09 noviembre 2009
Musulmán estadounidense crea fundación para salvar a los niños de la violencia
Washington — ¿Cómo soporta un padre la muerte de su hijo a manos de un pandillero? El musulmán estadounidense Azim Khamisa, un empresario internacional de San Diego, encontró la respuesta al establecer la Fundación Tariq Khamisa (TKF) en 1995, una fundación que lleva el nombre de su hijo y que trabaja para reducir la violencia comunitaria entre los jóvenes.
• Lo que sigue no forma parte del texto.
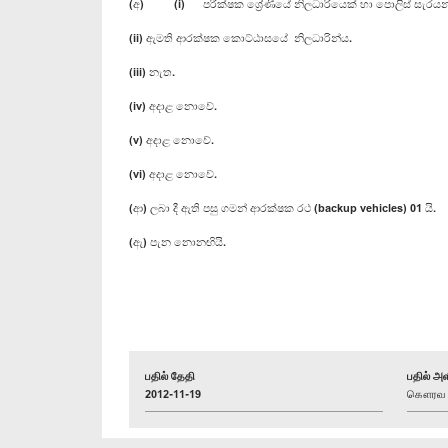
(අ) (i) පරීක්ෂක ශ්‍රේණියේ නිලධාරියෙක් හා පොලිස් සැරයන් 
(ii) ඇමති ආරක්ෂක කොට්ඨාසයේ නිලධාරින්ය.
(iii) නැත.
(iv) අදාළ නොවේ.
(v) අදාළ නොවේ.
(vi) අදාළ නොවේ.
(ආ) ලබා දී ඇති පසු ගමන් ආරක්ෂක රථ (backup vehicles) 01 යි.
(ඇ) පැන නොනඟියි.
பதில் தேதி
பதில் அள
2012-11-19
கௌரவ சட்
“Quería hacer algo por Tariq, algo por mi país, y algo por mi”, dijo Khamisa. “Si no hubiera perdonado, continuaría siendo una víctima y una víctima no puede tener calidad de vida”.
Todo comenzó en San Diego la noche del 21 de enero de 1995, cuando el estudiante de la Universidad del Estado de San Diego de 20 años de edad Tariq Khamisa fue muerto a disparos por un chico de 14 años reclutado por una pandilla, cuando Tariq se dedicaba a entregar pizzas. Azim Khamisa no respondió exigiendo venganza y retribución. En lugar de ello, se fijó en la pérdida de dos jóvenes estadounidenses, uno muerto y otro en prisión.
“¿Y si me convierto en un enemigo, no del chico que mató a mi hijo, pero de las fuerzas que le llevaron a matarlo? ¿y si me dedico a extender mi influencia al máximo para luchar contra la plaga de la violencia juvenil?”, pensó Khamisa.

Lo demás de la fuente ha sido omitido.